_EXERCISE_:
Read the data line by line and say how many lines contain the string "thập", giving the number alone.

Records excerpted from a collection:
[Start of Attachment]
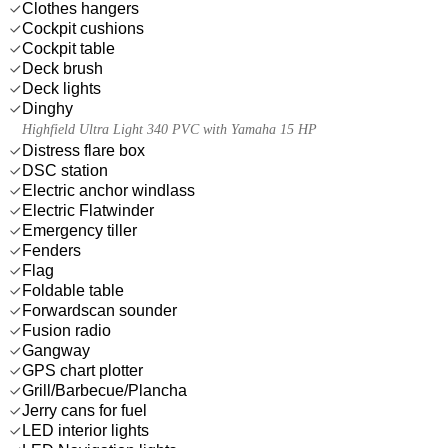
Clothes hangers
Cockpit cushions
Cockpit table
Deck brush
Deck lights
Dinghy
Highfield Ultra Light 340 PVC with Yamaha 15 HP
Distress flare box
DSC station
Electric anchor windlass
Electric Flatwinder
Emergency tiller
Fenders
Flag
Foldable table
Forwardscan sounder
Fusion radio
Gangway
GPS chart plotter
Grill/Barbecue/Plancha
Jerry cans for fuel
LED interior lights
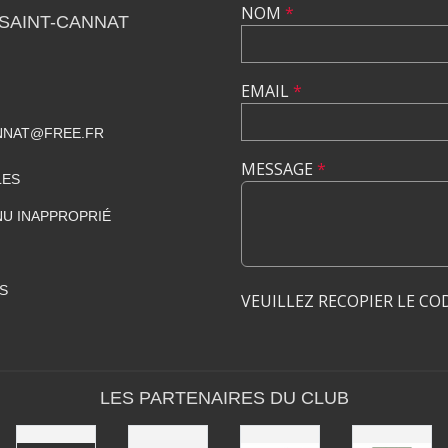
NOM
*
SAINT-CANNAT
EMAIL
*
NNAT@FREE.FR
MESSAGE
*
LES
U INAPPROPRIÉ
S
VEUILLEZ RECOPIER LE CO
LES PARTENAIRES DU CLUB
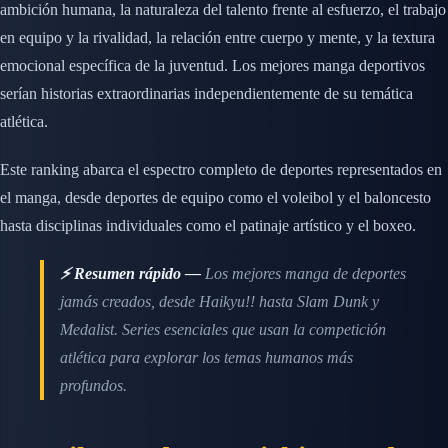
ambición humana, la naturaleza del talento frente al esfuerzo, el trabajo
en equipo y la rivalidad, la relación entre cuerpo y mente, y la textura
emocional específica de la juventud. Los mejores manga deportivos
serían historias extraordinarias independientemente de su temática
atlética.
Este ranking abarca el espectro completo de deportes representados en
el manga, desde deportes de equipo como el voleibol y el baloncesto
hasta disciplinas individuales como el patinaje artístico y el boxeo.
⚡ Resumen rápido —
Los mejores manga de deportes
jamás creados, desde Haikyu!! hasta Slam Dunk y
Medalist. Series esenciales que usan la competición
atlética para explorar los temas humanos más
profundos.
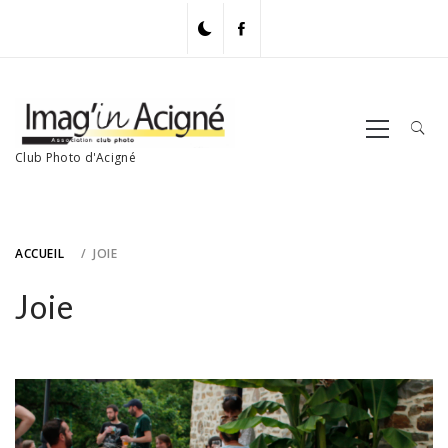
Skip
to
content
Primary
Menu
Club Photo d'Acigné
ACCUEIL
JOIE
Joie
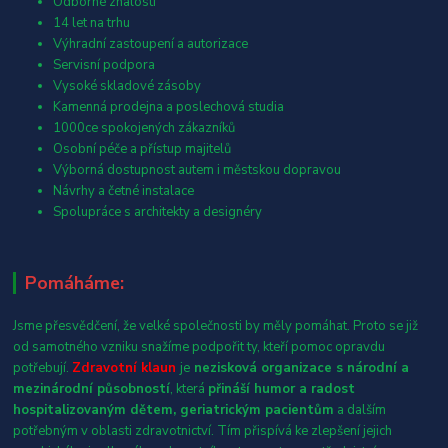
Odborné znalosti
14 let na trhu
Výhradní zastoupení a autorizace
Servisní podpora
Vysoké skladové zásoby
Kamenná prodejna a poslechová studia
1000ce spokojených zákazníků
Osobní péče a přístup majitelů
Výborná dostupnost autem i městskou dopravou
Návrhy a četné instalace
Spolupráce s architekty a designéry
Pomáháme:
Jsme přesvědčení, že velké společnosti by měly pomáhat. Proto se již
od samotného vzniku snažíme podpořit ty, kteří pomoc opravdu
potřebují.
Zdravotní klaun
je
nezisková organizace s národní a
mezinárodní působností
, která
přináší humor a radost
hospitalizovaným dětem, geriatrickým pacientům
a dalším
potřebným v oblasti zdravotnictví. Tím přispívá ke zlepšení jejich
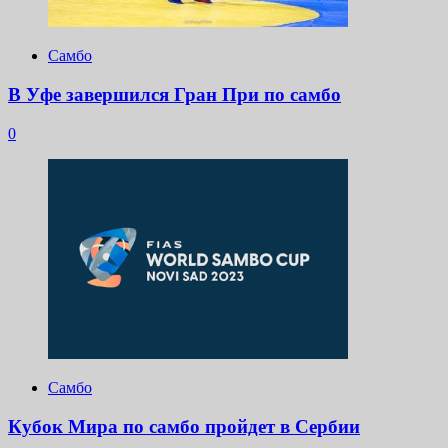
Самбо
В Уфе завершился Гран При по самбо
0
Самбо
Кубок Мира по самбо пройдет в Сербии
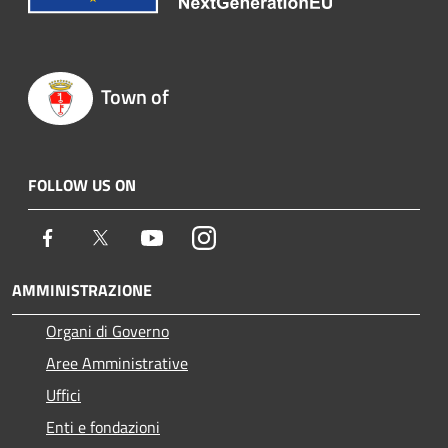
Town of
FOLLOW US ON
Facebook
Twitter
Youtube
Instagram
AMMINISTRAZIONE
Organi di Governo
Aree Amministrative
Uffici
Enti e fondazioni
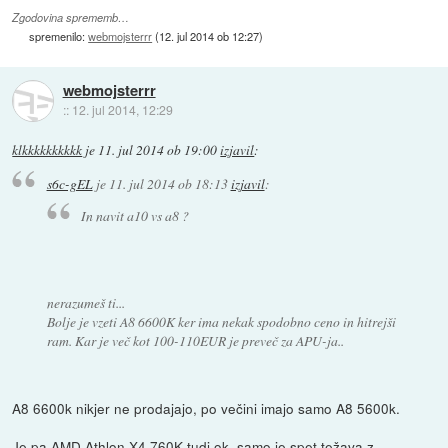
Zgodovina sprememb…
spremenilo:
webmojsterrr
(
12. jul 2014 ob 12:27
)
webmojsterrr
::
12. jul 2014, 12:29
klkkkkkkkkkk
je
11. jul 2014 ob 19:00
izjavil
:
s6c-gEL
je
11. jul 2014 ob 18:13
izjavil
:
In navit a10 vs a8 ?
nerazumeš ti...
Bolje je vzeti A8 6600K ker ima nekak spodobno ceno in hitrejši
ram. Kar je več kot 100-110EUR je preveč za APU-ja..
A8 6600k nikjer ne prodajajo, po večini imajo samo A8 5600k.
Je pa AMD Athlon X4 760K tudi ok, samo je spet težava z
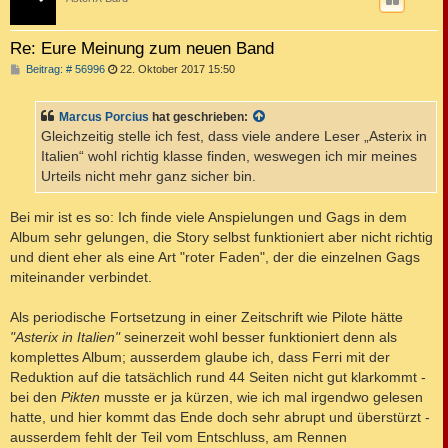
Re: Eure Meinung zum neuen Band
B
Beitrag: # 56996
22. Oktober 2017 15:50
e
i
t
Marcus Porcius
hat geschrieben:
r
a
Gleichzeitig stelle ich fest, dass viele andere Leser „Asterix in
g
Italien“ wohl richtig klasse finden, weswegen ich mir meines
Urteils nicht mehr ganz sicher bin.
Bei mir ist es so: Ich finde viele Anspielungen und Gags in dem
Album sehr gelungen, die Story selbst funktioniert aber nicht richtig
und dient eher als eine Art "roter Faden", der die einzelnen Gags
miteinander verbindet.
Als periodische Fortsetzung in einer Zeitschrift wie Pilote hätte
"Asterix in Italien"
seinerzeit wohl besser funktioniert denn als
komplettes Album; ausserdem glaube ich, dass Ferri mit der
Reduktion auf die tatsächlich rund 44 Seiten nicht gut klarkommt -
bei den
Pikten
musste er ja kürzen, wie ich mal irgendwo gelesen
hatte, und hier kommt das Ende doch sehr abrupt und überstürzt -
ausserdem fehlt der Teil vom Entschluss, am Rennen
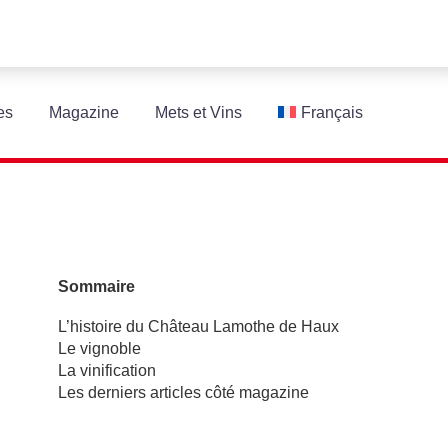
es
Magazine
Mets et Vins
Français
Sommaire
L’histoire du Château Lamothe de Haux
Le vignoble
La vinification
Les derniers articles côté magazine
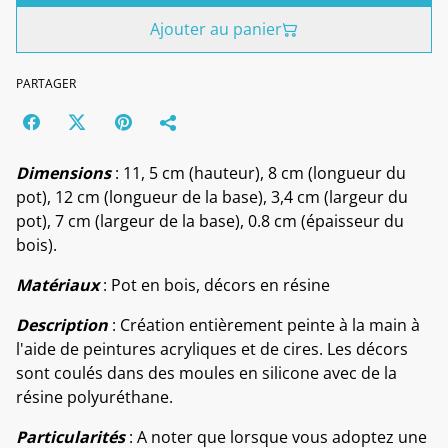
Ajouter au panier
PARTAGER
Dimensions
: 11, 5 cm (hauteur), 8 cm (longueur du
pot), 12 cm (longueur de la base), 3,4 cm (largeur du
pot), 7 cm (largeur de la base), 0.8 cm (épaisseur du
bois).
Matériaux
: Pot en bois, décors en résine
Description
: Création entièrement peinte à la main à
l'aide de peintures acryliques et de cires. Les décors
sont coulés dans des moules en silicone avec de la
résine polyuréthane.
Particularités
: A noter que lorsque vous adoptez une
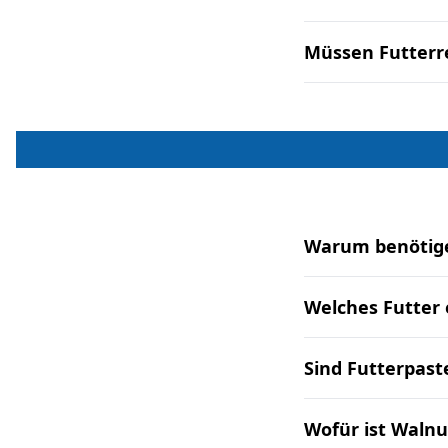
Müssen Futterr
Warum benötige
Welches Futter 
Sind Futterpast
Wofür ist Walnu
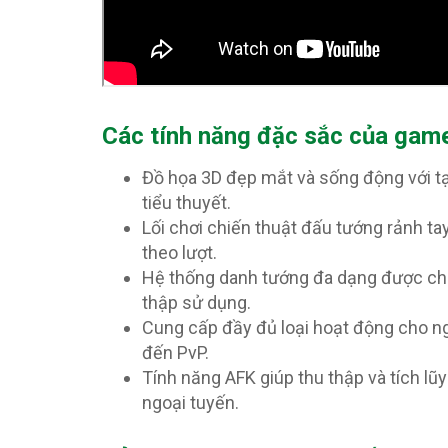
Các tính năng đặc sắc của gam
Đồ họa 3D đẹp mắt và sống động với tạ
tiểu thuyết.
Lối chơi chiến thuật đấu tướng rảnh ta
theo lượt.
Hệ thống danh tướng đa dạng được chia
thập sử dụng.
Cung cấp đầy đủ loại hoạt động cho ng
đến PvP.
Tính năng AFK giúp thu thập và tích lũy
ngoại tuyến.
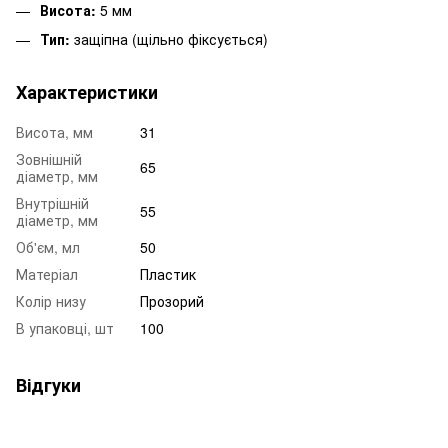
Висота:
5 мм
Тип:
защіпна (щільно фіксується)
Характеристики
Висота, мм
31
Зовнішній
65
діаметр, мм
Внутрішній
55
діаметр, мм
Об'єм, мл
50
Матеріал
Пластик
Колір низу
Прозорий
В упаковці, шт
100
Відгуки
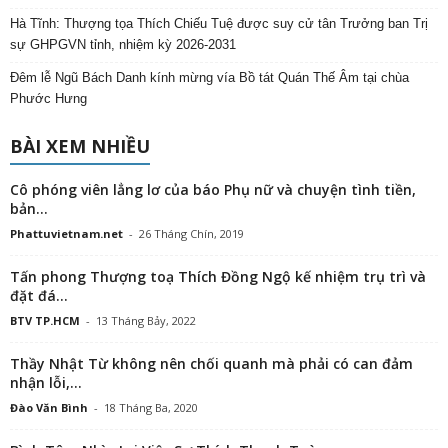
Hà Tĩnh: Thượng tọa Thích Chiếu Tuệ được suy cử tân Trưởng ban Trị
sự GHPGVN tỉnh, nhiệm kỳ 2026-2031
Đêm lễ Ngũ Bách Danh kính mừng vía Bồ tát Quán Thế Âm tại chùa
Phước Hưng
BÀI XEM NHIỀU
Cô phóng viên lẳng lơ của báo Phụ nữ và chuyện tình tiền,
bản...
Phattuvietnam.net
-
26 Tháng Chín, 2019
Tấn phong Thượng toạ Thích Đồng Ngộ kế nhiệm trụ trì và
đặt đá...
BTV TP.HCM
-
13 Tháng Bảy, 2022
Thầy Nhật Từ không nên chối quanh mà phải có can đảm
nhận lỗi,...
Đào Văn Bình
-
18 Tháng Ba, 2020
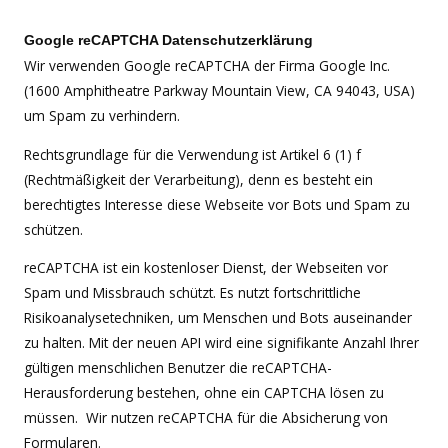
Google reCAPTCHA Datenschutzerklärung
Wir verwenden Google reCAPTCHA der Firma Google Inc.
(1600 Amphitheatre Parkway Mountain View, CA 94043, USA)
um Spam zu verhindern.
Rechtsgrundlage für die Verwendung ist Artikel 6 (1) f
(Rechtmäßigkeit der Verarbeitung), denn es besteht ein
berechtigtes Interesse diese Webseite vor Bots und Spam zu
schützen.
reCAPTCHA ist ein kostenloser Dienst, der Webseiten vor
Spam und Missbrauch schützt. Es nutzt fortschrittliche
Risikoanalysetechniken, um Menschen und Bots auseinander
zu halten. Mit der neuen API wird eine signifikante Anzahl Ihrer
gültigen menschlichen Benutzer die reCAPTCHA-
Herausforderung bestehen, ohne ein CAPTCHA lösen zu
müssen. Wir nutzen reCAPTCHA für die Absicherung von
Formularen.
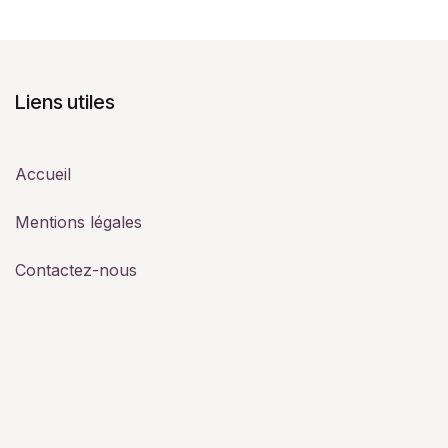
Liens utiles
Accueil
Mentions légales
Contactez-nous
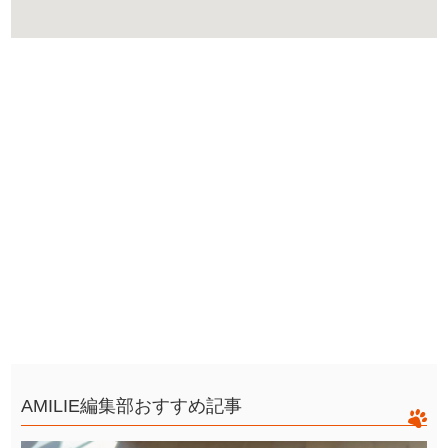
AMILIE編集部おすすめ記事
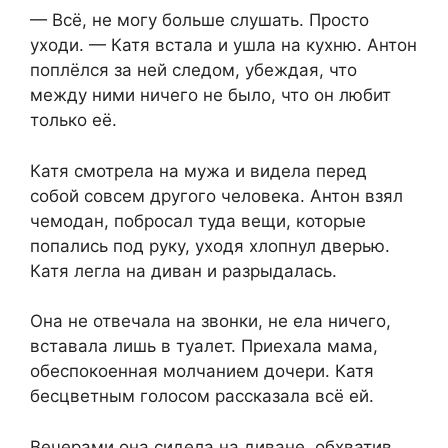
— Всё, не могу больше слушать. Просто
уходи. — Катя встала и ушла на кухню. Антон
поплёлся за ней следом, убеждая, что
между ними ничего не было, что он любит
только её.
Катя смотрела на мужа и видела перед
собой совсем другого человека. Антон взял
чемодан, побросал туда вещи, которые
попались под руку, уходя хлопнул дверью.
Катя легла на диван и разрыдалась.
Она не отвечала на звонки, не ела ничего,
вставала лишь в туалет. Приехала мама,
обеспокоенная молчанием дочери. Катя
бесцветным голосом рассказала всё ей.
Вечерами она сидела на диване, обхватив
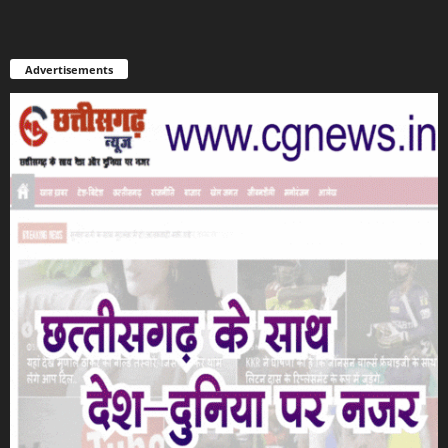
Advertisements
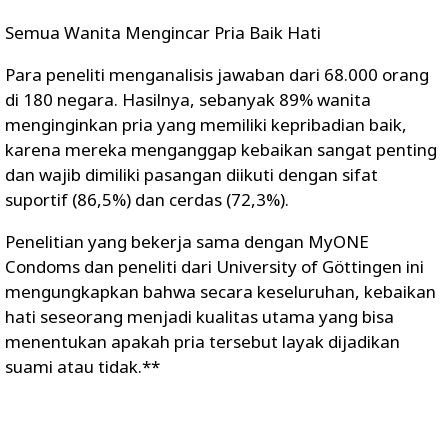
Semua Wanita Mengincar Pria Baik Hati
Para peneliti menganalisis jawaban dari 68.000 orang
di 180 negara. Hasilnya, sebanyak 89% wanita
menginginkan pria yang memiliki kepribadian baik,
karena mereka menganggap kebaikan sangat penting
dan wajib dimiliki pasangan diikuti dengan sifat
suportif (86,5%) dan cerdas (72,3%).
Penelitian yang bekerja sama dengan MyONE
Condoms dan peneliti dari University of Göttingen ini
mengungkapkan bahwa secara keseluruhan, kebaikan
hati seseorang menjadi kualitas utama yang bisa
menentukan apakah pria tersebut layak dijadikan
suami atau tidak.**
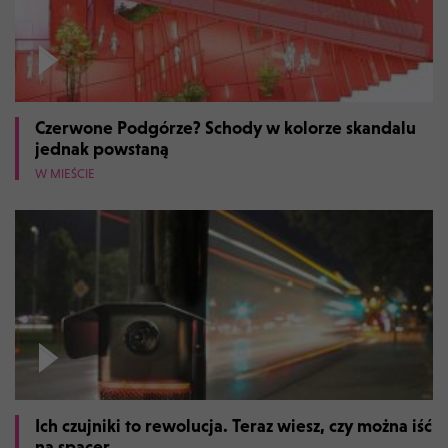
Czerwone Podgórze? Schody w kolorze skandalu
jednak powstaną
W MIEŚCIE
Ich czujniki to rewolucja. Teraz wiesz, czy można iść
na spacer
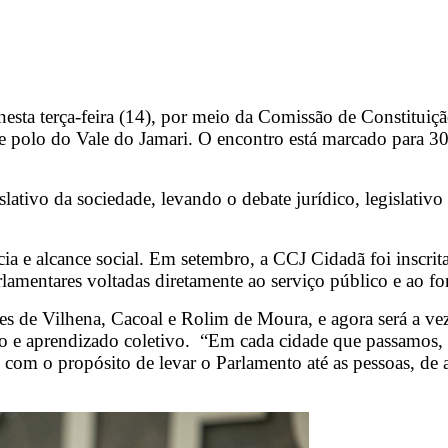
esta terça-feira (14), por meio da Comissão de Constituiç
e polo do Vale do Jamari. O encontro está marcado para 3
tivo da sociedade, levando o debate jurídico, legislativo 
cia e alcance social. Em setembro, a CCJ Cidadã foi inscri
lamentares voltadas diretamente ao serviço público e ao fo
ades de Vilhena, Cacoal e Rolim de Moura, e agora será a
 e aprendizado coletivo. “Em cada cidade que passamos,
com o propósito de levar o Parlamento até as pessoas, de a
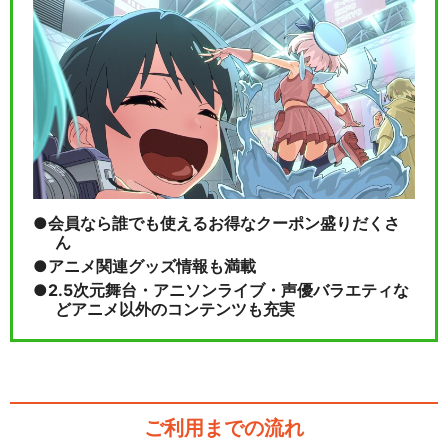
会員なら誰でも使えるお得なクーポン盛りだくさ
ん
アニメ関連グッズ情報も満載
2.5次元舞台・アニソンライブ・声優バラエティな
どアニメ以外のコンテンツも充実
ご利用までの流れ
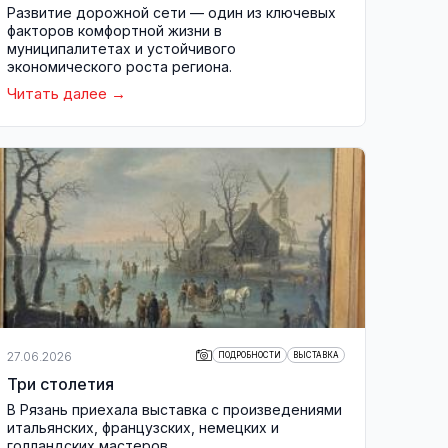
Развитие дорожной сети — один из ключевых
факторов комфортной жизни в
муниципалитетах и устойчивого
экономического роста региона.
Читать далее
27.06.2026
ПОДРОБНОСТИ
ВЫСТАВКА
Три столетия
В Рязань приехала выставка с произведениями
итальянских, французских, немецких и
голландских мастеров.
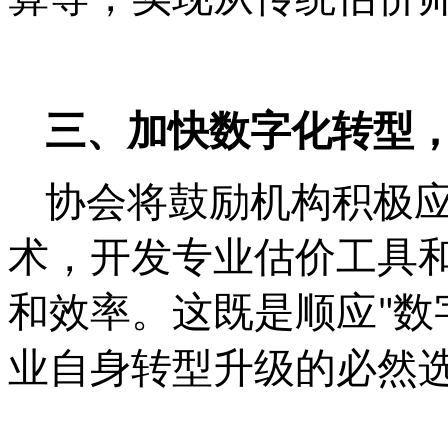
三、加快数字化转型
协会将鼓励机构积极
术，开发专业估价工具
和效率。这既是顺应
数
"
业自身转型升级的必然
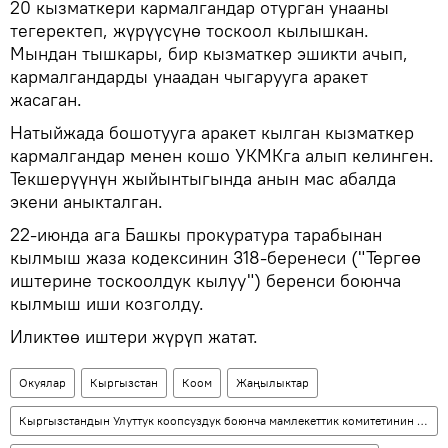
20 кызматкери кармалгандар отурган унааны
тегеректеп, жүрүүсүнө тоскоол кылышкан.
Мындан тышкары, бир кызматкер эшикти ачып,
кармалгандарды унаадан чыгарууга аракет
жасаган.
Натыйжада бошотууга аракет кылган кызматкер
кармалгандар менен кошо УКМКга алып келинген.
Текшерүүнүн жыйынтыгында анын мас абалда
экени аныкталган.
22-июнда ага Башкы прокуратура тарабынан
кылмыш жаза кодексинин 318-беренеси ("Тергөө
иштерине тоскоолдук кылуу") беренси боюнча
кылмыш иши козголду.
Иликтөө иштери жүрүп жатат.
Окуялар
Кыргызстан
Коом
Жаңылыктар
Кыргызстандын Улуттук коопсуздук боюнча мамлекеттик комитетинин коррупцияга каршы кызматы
[End of Attachment]
_YOUR RESPONSE_:
2